*** Supplied material

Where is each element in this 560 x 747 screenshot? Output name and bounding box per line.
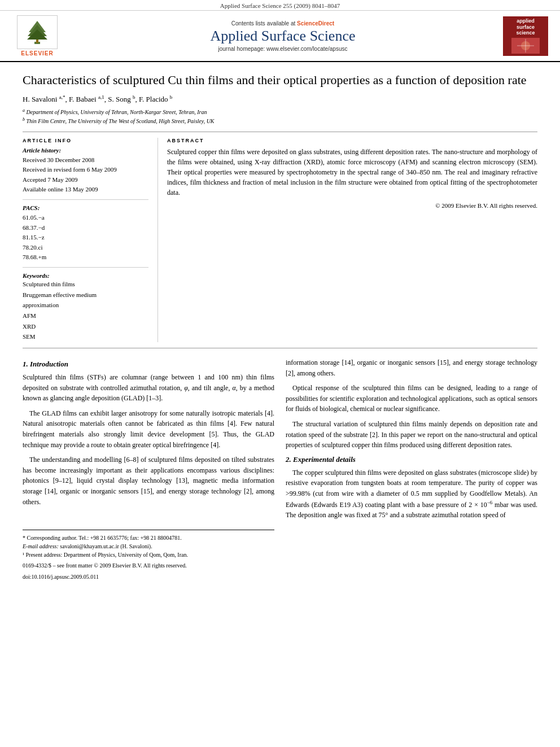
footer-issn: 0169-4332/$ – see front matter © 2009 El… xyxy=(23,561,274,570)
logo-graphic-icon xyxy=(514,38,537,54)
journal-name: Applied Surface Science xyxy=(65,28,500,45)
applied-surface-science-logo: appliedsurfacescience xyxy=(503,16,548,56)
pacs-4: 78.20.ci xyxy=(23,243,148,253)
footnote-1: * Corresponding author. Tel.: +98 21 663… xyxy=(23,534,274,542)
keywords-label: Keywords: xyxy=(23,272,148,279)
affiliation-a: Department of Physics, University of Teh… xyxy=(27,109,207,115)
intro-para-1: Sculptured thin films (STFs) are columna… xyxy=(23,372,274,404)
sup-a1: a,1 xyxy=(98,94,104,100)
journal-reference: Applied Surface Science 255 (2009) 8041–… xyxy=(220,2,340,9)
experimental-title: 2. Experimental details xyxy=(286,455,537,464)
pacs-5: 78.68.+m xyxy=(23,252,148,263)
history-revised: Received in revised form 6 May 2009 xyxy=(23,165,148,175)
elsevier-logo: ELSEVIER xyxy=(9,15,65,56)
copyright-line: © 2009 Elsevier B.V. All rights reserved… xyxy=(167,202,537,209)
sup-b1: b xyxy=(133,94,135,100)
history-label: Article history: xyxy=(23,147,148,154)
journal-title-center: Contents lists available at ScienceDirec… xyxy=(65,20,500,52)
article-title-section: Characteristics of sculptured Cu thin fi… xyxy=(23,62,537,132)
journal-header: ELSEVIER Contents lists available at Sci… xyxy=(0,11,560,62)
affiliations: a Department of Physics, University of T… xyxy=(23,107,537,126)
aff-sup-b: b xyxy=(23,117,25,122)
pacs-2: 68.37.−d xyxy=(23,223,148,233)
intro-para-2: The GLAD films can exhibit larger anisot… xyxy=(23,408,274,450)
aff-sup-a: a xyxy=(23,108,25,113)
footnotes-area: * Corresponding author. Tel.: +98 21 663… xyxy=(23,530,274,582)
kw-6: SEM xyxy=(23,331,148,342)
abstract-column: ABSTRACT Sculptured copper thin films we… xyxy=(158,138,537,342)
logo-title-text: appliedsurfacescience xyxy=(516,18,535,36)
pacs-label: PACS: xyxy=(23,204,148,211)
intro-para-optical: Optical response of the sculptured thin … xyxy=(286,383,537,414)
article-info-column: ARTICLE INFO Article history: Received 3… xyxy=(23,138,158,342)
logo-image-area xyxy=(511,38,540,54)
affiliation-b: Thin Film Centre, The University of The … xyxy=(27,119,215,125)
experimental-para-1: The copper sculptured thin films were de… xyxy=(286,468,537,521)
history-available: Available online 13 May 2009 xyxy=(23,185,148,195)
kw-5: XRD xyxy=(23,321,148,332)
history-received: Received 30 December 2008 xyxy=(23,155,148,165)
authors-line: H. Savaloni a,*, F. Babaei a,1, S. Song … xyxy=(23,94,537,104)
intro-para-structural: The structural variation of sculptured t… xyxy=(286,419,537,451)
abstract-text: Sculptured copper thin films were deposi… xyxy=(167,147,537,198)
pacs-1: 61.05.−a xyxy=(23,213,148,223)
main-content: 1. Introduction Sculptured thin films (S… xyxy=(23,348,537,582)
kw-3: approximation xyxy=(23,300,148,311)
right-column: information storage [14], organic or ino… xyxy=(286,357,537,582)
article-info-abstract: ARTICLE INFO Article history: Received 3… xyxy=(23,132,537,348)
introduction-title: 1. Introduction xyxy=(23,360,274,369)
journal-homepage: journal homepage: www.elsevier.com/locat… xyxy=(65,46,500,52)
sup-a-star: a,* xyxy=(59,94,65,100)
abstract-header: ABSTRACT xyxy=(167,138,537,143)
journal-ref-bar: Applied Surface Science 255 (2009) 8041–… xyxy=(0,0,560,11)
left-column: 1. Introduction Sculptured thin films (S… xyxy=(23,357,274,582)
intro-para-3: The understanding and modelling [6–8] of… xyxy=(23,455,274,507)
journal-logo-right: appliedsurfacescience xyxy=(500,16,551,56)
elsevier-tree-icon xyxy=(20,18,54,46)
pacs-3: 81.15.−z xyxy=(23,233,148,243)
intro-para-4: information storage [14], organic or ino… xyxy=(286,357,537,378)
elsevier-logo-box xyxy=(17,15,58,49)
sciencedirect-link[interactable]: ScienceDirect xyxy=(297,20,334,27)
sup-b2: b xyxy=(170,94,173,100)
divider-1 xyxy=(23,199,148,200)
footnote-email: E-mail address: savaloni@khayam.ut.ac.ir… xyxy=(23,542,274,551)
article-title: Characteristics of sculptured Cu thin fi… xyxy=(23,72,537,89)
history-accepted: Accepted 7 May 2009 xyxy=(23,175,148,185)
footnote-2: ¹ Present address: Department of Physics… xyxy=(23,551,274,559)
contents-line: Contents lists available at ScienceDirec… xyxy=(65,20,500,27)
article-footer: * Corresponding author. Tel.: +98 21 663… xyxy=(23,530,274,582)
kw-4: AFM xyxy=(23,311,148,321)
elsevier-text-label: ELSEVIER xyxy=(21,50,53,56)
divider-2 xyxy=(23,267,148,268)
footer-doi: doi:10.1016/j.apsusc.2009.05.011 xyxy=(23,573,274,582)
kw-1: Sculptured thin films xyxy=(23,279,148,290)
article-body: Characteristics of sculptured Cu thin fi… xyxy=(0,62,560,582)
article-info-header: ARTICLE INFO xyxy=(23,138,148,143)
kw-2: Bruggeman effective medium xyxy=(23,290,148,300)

******

> **Work instruction**
Please find every line in the records that contains the word "Received", and copy it out.

> **Solution to the exercise**
history-revised: Received in revised form 6 May 2009 xyxy=(23,165,148,175)
article-info-column: ARTICLE INFO Article history: Received 3… xyxy=(23,138,158,342)
history-received: Received 30 December 2008 xyxy=(23,155,148,165)
article-info-abstract: ARTICLE INFO Article history: Received 3… xyxy=(23,132,537,348)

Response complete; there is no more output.